Aus dem erwähnten Zweck der Massenbildung, der auch aus der vom Gesetzgeber beabsichtigten verhältnismäßigen Befriedigung der Simultanpfandgläubiger ersichtlich ist (§ 222 Abs. 2 bis 4 EO; vgl. Heller - Berger - Stix, 1515 ff.; SZ 49/32 u. a.), ergibt sich nun, daß die Teilmasse jenem Teil des Gesamterlöses entsprechen soll, den der betreffende Teil des Exekutionsobjektes, sei es nun eine von mehreren Liegenschaften oder ein realer oder ideeller Liegenschaftsanteil, bei der Versteigerung erzielte oder bei gesonderter Feilbietung erzielt hätte. Mangels anderer Anhaltspunkte wird der hypothetische Verkaufserlös nach dem Verhältnis von Teil- und Gesamtschätzwert zu ermitteln sein (vgl. Heller - Berger - Stix, 1514 f., 1822; SZ 24/83; EvBl. 1962/98 und 1971/26). Die Bestimmung des § 222 EO ist auch bei der Verteilung des Erlöses unterschiedlich belasteter Miteigentumsanteile analog anzuwenden (Heller - Berger - Stix, 1617 f.; SZ 15/192; EvBl. 1967/310 u. a.). Sind also Teilmassen für ideelle Liegenschaftsanteile zu bilden, so werden sie, ausgehend vom dargelegten Gesichtspunkt des für jeden Teil hypothetisch zu ermittelnden Erlöses, nur dann mit dem der Miteigentumsquote entsprechenden Bruchteil des Gesamterlöses anzunehmen sein, wenn es sich um schlichtes Miteigentum handelt, weil sich dieses in der quotenmäßigen Beteiligung am Gesamtrecht erschöpft. Hier ist jedoch mit dem Miteigentumsanteil untrennbar Wohnungseigentum verknüpft, welches dem Berechtigten ein ausschließliches Nutzungs- und Verfügungsrecht über einen bestimmten Teil der gemeinschaftlichen Sache verschafft (§ 1 WEG).

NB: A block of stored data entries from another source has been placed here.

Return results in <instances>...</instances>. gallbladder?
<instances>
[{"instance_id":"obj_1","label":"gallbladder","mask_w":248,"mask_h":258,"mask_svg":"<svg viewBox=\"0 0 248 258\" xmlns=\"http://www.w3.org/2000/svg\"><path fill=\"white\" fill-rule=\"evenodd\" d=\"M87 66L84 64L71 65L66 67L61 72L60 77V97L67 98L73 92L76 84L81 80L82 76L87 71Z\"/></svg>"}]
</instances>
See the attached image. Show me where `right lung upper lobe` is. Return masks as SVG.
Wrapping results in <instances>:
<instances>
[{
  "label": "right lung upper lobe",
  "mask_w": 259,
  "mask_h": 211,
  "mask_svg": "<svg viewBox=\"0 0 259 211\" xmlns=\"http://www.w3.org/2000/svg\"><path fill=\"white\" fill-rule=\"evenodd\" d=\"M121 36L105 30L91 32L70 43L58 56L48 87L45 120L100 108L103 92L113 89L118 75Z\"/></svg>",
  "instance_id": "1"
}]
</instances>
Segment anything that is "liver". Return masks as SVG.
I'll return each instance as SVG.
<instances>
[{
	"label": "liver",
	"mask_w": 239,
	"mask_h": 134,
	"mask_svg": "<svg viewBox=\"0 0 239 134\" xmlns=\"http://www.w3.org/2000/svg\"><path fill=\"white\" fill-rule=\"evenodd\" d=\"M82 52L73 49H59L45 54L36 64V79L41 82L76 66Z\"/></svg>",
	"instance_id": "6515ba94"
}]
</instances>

In diesem Fall setzt sich der Wert eines - mit Wohnungseigentum verbundenen - Miteigentumsanteiles aus dem Wert des Grundanteiles und dem Wert der im Wohnungseigentum stehenden Räumlichkeiten zusammen; der hypothetische Verkaufserlös kann daher, anders als bei schlichtem Miteigentum, nicht ausschließlich auf Grund der Eigentumsanteile ermittelt werden.

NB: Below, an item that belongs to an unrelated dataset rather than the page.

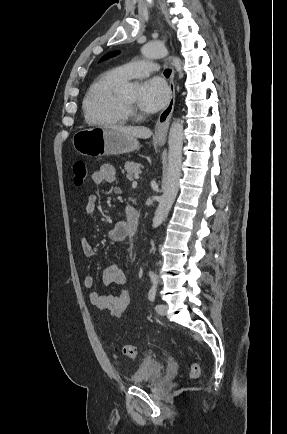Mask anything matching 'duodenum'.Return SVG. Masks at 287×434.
<instances>
[{"instance_id":"1","label":"duodenum","mask_w":287,"mask_h":434,"mask_svg":"<svg viewBox=\"0 0 287 434\" xmlns=\"http://www.w3.org/2000/svg\"><path fill=\"white\" fill-rule=\"evenodd\" d=\"M126 223L128 235L134 236L139 226V212L134 207H128Z\"/></svg>"}]
</instances>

Da im vorliegenden Falle mit den Miteigentumsanteilen der W- GesmbH Wohnungseigentum verbunden ist, erstrecken sich die daran begrundeten Pfandrechte auch auf das mit dem Miteigentumsanteil jeweils verbundene Wohnungseigentum, und zwar auch dann, wenn sie dem Wohnungseigentum im Range vorangehen (§ 7 Abs. 2 WEG). Bei der Bildung der den einzelnen Pfandgläubigern verhafteten Befriedigungsfonds ist somit auch der Wert des mit den Liegenschaftsanteilen untrennbar verbundenen Wohnungseigentums in Anschlag zu bringen. Da dieser Wert wegen der unterschiedlichen Fertigstellung der Eigentumswohnungen bzw. im Wohnungseigentum stehenden sonstigen Räumlichkeiten hier geradezu exorbitant verschieden ist, war es sachlich gerechtfertigt, bei der im Hinblick auf die unterschiedliche Pfandbelastung erforderlichen Massenbildung in der Weise vorzugehen, wie dies das Erstgericht getan hat.